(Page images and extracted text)
━━━━━━━━
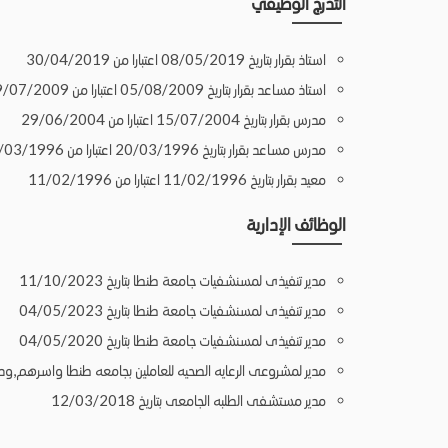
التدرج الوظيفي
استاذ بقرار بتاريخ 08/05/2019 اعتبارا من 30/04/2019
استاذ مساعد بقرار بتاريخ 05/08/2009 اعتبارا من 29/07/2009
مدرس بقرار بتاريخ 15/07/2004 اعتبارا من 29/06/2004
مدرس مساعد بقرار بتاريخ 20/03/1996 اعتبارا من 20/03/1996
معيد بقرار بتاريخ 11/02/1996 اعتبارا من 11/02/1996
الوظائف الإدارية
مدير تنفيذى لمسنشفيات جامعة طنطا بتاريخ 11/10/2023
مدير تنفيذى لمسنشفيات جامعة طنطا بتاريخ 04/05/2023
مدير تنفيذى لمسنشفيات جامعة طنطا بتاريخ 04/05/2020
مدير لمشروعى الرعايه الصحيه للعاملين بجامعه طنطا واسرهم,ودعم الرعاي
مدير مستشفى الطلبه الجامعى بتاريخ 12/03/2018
━━━━━━━━
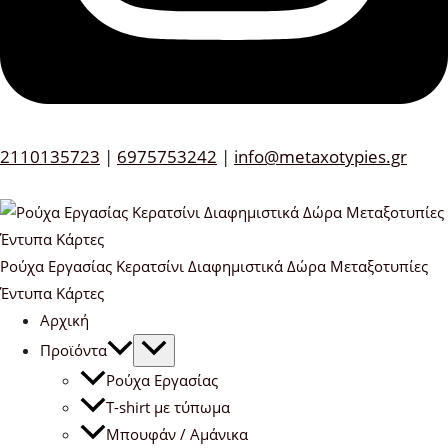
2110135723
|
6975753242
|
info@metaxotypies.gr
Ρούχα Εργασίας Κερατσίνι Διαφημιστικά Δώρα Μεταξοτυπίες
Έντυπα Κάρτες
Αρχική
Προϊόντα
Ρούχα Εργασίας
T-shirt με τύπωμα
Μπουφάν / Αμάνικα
━━━━━━━━
» **What to produce**
Look above for the line with "التدرج الوظيفي" and the line with "مدير مستشفى الطلبه الجامعى بتاريخ 12/03/2018", and reproduce exactly those two lines plus every line between, nothing more.

» **Solution to this exercise**
التدرج الوظيفي
استاذ بقرار بتاريخ 08/05/2019 اعتبارا من 30/04/2019
استاذ مساعد بقرار بتاريخ 05/08/2009 اعتبارا من 29/07/2009
مدرس بقرار بتاريخ 15/07/2004 اعتبارا من 29/06/2004
مدرس مساعد بقرار بتاريخ 20/03/1996 اعتبارا من 20/03/1996
معيد بقرار بتاريخ 11/02/1996 اعتبارا من 11/02/1996
الوظائف الإدارية
مدير تنفيذى لمسنشفيات جامعة طنطا بتاريخ 11/10/2023
مدير تنفيذى لمسنشفيات جامعة طنطا بتاريخ 04/05/2023
مدير تنفيذى لمسنشفيات جامعة طنطا بتاريخ 04/05/2020
مدير لمشروعى الرعايه الصحيه للعاملين بجامعه طنطا واسرهم,ودعم الرعاي
مدير مستشفى الطلبه الجامعى بتاريخ 12/03/2018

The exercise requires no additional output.